Members’ Corner: Ellen Flowers-Fields
Name, Title, Organization:
Ellen Flowers-Fields, Vice President Continuing Education & Workforce Development, College of Southern Maryland
Explain your background in economic development:
30 years of progressive professional experience in the field of workforce development and human capital management. My diverse background includes the acquisition, project management and implementation of various federal, state and local programs that address community economic development needs, acquiring and managing over $100 million dollars in support of various economic and community development initiatives. Funding acquisition from USDOL, USDA, US Dept. of Commerce, Veterans Administration, Federal Highway Administration, and numerous state and local agencies, in NY, GA and MD.
What are your key priorities within your current position?
The development and delivery of relevant career development and industry recognized training programs; community engagement and life long learning programs; development of work-based learning and employment opportunities for students.
Does one particular project spark your excitement? If so, describe it below.

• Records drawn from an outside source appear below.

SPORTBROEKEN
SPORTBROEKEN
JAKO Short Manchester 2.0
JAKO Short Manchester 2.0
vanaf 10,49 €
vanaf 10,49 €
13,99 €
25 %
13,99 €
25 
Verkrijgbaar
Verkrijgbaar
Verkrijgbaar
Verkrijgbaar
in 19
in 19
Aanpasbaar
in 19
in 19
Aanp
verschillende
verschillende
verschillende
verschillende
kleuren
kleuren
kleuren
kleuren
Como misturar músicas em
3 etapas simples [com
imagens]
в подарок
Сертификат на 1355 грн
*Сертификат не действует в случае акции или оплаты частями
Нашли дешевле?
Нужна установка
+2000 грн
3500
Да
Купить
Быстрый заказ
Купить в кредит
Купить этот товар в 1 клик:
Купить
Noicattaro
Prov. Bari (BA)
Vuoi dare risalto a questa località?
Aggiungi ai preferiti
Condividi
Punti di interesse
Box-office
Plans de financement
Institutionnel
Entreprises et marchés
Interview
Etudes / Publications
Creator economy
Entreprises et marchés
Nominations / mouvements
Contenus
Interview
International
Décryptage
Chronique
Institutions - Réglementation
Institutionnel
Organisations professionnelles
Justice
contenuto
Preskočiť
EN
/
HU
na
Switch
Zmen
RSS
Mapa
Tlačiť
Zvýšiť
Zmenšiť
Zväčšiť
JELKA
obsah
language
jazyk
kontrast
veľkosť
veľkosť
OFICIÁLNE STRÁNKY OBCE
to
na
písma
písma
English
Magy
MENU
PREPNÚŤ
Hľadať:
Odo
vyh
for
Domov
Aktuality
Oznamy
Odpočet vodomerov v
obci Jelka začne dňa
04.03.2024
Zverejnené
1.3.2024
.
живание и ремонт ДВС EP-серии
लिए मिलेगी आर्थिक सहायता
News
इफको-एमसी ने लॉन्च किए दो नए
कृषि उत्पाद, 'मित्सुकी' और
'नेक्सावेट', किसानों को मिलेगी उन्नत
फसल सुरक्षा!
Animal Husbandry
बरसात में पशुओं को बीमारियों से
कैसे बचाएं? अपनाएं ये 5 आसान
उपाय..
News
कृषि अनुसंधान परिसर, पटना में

CSM has an emphasis on enhancing social and economic mobility for our students. I’m excited about the emphasis that has been placed on supporting the expansion of career services and paid work-based learning opportunities to include internships and apprenticeships in career fields of study. We are creating early connections to our regions employers while students gain experience in their chosen fields.
What professional pressures keep you up at night?
The ongoing challenge of responding to labor market needs can be daunting. In my role I serve as facilitator between future workers and employers. The difficulty in connecting the two goes beyond what is often defined as a skills gap, its moreover the need to engrain a cultural competency that actively develops and delivers structured on the job training and skills building for entry and mid-level employees. When there are so many people seeking opportunity and so many employers espousing need we must constantly work to craft those connections.
What are your locality’s top three “selling points” for future growth?
Geographic location, education levels of population, availability of land/infrastructure development opportunities.
If you could wave a magic wand, what would you want to work with MEDA on to move Maryland forward?
This is a challenging question because economic development in Maryland is very decentralized. The work that MEDA already does to educate, empower and advocate for economic development priorities is the most important work that it can do in my opinion.
Please include any personal background information that you’d like to share (Alma mater, Military Service, hobbies, etc):
Master of Public Administration degree candidate at Old Dominion University (Spring 2024) Bachelor of Business Administration degree from Pace University Business Incubation Management Certification, International Business Innovation Association (INBIA) Global Career Development Facilitator Certification, Center for Credentialing and Education.
Affiliations include: Executive Board member Tri-County Council for Southern Maryland; Vice-Chair of the Maryland Technology Development Corporation; Member of the National Association of Workforce Development Professionals and the Maryland Economic Development Association; Leadership Southern Maryland alumni.
Recognitions include: 2017 Excellence Award from the National League for Innovation in Community Colleges.